• _EXERCISE DIRECTIONS_
Please give back all the records exactly, but keep the pictures out.

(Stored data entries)
——
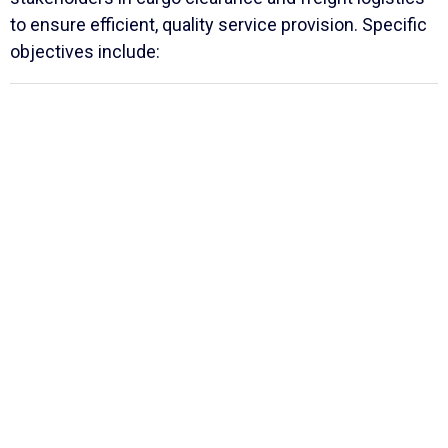
to ensure efficient, quality service provision. Specific
objectives include:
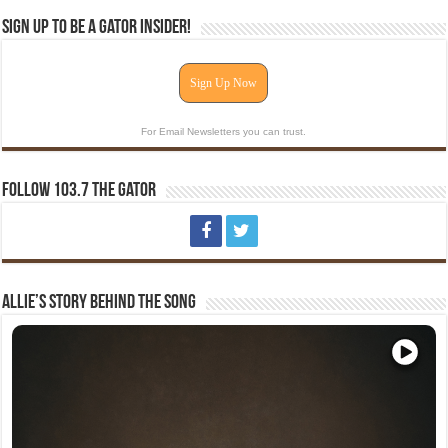
Sign Up To Be A Gator Insider!
Sign Up Now
For Email Newsletters you can trust.
Follow 103.7 The Gator
Allie’s Story Behind The Song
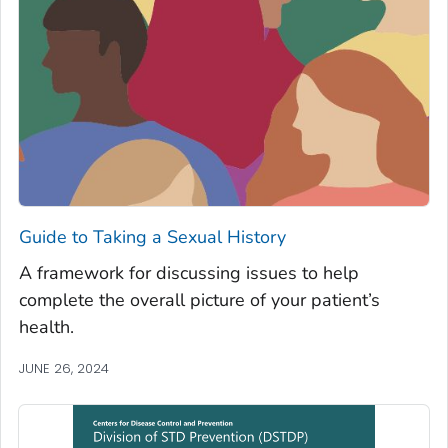
Guide to Taking a Sexual History
A framework for discussing issues to help
complete the overall picture of your patient’s
health.
JUNE 26, 2024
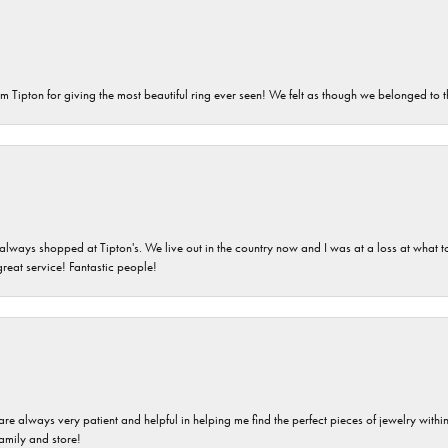
m Tipton for giving the most beautiful ring ever seen! We felt as though we belonged to th
ays shopped at Tipton's. We live out in the country now and I was at a loss at what to g
great service! Fantastic people!
are always very patient and helpful in helping me find the perfect pieces of jewelry wit
family and store!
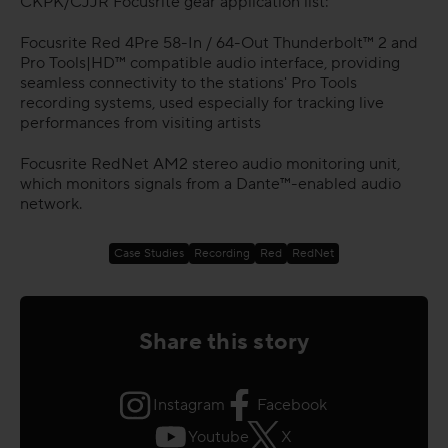
CKPK/CJJR Focusrite gear application list:
Focusrite Red 4Pre 58-In / 64-Out Thunderbolt™ 2 and
Pro Tools|HD™ compatible audio interface, providing
seamless connectivity to the stations' Pro Tools
recording systems, used especially for tracking live
performances from visiting artists
Focusrite RedNet AM2 stereo audio monitoring unit,
which monitors signals from a Dante™-enabled audio
network.
Case Studies
Recording
Red
RedNet
Share this story
Instagram
Facebook
Youtube
X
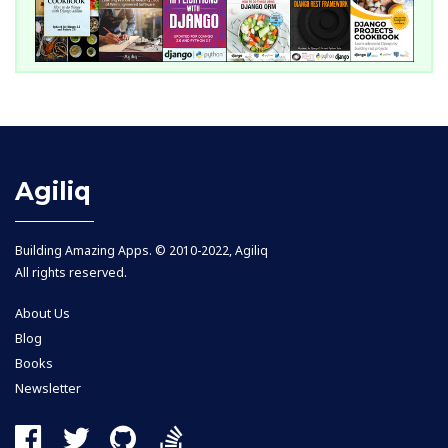
Agiliq
Building Amazing Apps. © 2010-2022, Agiliq
All rights reserved.
About Us
Blog
Books
Newsletter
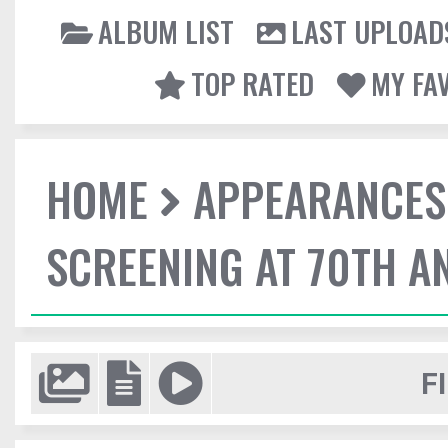
ALBUM LIST
LAST UPLOAD
TOP RATED
MY FA
HOME
APPEARANCES
SCREENING AT 70TH A
F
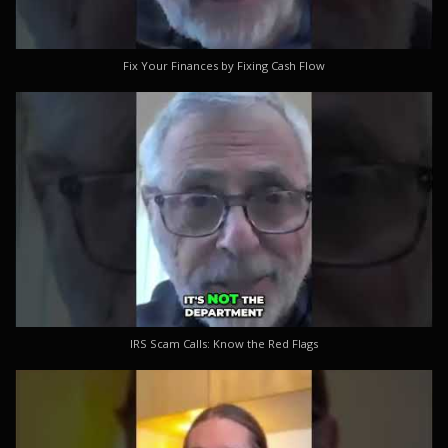
Fix Your Finances by Fixing Cash Flow
IRS Scam Calls: Know the Red Flags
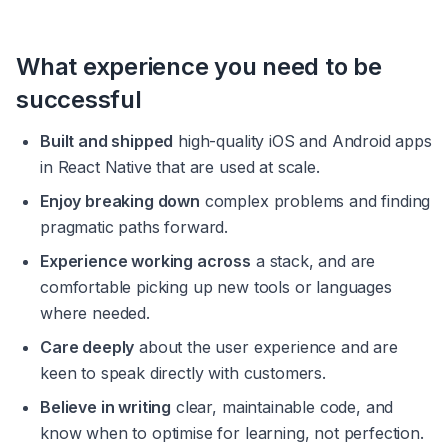
What experience you need to be 
successful
Built and shipped
 high-quality iOS and Android apps 
in React Native that are used at scale.
Enjoy breaking down
 complex problems and finding 
pragmatic paths forward.
Experience working across
 a stack, and are 
comfortable picking up new tools or languages 
where needed.
Care deeply
 about the user experience and are 
keen to speak directly with customers.
Believe in writing
 clear, maintainable code, and 
know when to optimise for learning, not perfection.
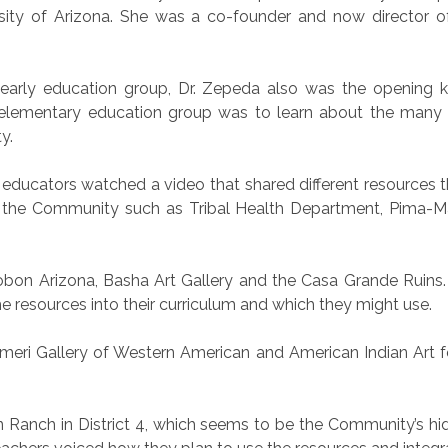
ity of Arizona. She was a co-founder and now director of
e early education group, Dr. Zepeda also was the opening 
elementary education group was to learn about the many r
y.
 educators watched a video that shared different resources t
 the Community such as Tribal Health Department, Pima-Ma
bon Arizona, Basha Art Gallery and the Casa Grande Ruins.
e resources into their curriculum and which they might use.
ri Gallery of Western American and American Indian Art fe
n Ranch in District 4, which seems to be the Community’s 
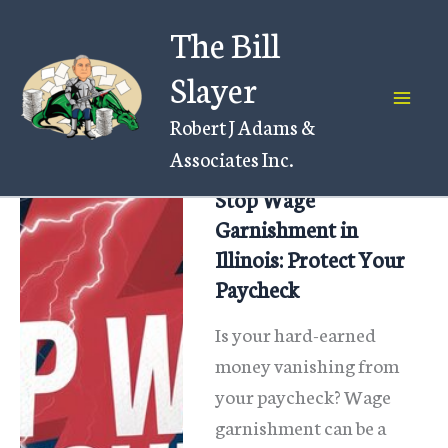
Skip
The Bill
to
content
Slayer
Robert J Adams &
Associates Inc.
Stop Wage
Garnishment in
Illinois: Protect Your
Paycheck
Is your hard-earned
money vanishing from
your paycheck? Wage
garnishment can be a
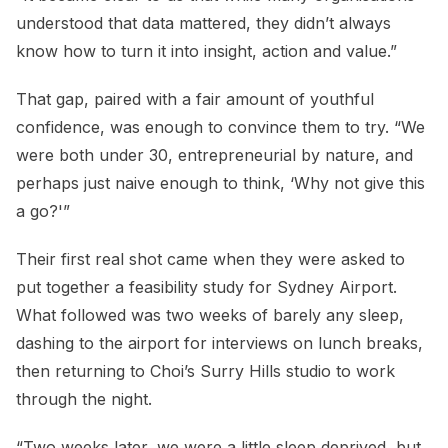
understood that data mattered, they didn’t always
know how to turn it into insight, action and value.”
That gap, paired with a fair amount of youthful
confidence, was enough to convince them to try. “We
were both under 30, entrepreneurial by nature, and
perhaps just naive enough to think, ‘Why not give this
a go?'”
Their first real shot came when they were asked to
put together a feasibility study for Sydney Airport.
What followed was two weeks of barely any sleep,
dashing to the airport for interviews on lunch breaks,
then returning to Choi’s Surry Hills studio to work
through the night.
“Two weeks later, we were a little sleep deprived, but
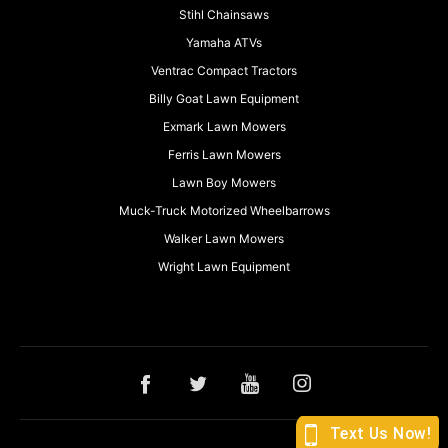
Stihl Chainsaws
Yamaha ATVs
Ventrac Compact Tractors
Billy Goat Lawn Equipment
Exmark Lawn Mowers
Ferris Lawn Mowers
Lawn Boy Mowers
Muck-Truck Motorized Wheelbarrows
Walker Lawn Mowers
Wright Lawn Equipment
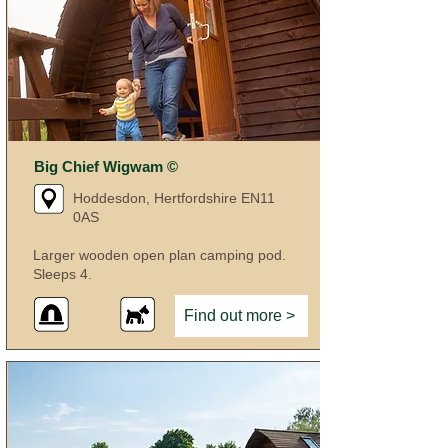
Big Chief Wigwam ©
Hoddesdon, Hertfordshire EN11
0AS
Larger wooden open plan camping pod.
Sleeps 4.
Find out more >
——
• _TASK SOLUTION_
to ensure efficient, quality service provision. Specific
objectives include:
Sign Up To Be A Gator Insider!
Sign Up Now
For Email Newsletters you can trust.
Follow 103.7 The Gator
Allie’s Story Behind The Song
Guide to Taking a Sexual History
A framework for discussing issues to help
complete the overall picture of your patient’s
health.
JUNE 26, 2024
m Tipton for giving the most beautiful ring ever seen! We felt as though we belonged to th
ays shopped at Tipton's. We live out in the country now and I was at a loss at what to g
great service! Fantastic people!
are always very patient and helpful in helping me find the perfect pieces of jewelry wit
family and store!
CKPK/CJJR Focusrite gear application list:
Focusrite Red 4Pre 58-In / 64-Out Thunderbolt™ 2 and
Pro Tools|HD™ compatible audio interface, providing
seamless connectivity to the stations' Pro Tools
recording systems, used especially for tracking live
performances from visiting artists
Focusrite RedNet AM2 stereo audio monitoring unit,
which monitors signals from a Dante™-enabled audio
network.
Case Studies
Recording
Red
RedNet
Share this story
Instagram
Facebook
Youtube
X
Agiliq
Building Amazing Apps. © 2010-2022, Agiliq
All rights reserved.
About Us
Blog
Books
Newsletter
ALBUM LIST
LAST UPLOAD
TOP RATED
MY FA
HOME
APPEARANCES
SCREENING AT 70TH A
F
Fix Your Finances by Fixing Cash Flow
IRS Scam Calls: Know the Red Flags
What experience you need to be 
successful
Built and shipped
 high-quality iOS and Android apps 
in React Native that are used at scale.
Enjoy breaking down
 complex problems and finding 
pragmatic paths forward.
Experience working across
 a stack, and are 
comfortable picking up new tools or languages 
where needed.
Care deeply
 about the user experience and are 
keen to speak directly with customers.
Believe in writing
 clear, maintainable code, and 
know when to optimise for learning, not perfection.
ity of Arizona. She was a co-founder and now director of
e early education group, Dr. Zepeda also was the opening 
elementary education group was to learn about the many r
y.
 educators watched a video that shared different resources t
 the Community such as Tribal Health Department, Pima-Ma
bon Arizona, Basha Art Gallery and the Casa Grande Ruins.
e resources into their curriculum and which they might use.
ri Gallery of Western American and American Indian Art fe
n Ranch in District 4, which seems to be the Community’s 
Skip
The Bill
to
content
Slayer
Robert J Adams &
Associates Inc.
Stop Wage
Garnishment in
Illinois: Protect Your
Paycheck
Is your hard-earned
money vanishing from
your paycheck? Wage
garnishment can be a
understood that data mattered, they didn’t always
know how to turn it into insight, action and value.”
That gap, paired with a fair amount of youthful
confidence, was enough to convince them to try. “We
were both under 30, entrepreneurial by nature, and
perhaps just naive enough to think, ‘Why not give this
a go?'”
Their first real shot came when they were asked to
put together a feasibility study for Sydney Airport.
What followed was two weeks of barely any sleep,
dashing to the airport for interviews on lunch breaks,
then returning to Choi’s Surry Hills studio to work
through the night.
“Two weeks later, we were a little sleep deprived, but
Stihl Chainsaws
Yamaha ATVs
Ventrac Compact Tractors
Billy Goat Lawn Equipment
Exmark Lawn Mowers
Ferris Lawn Mowers
Lawn Boy Mowers
Muck-Truck Motorized Wheelbarrows
Walker Lawn Mowers
Wright Lawn Equipment
Big Chief Wigwam ©
Hoddesdon, Hertfordshire EN11
0AS
Larger wooden open plan camping pod.
Sleeps 4.
Find out more >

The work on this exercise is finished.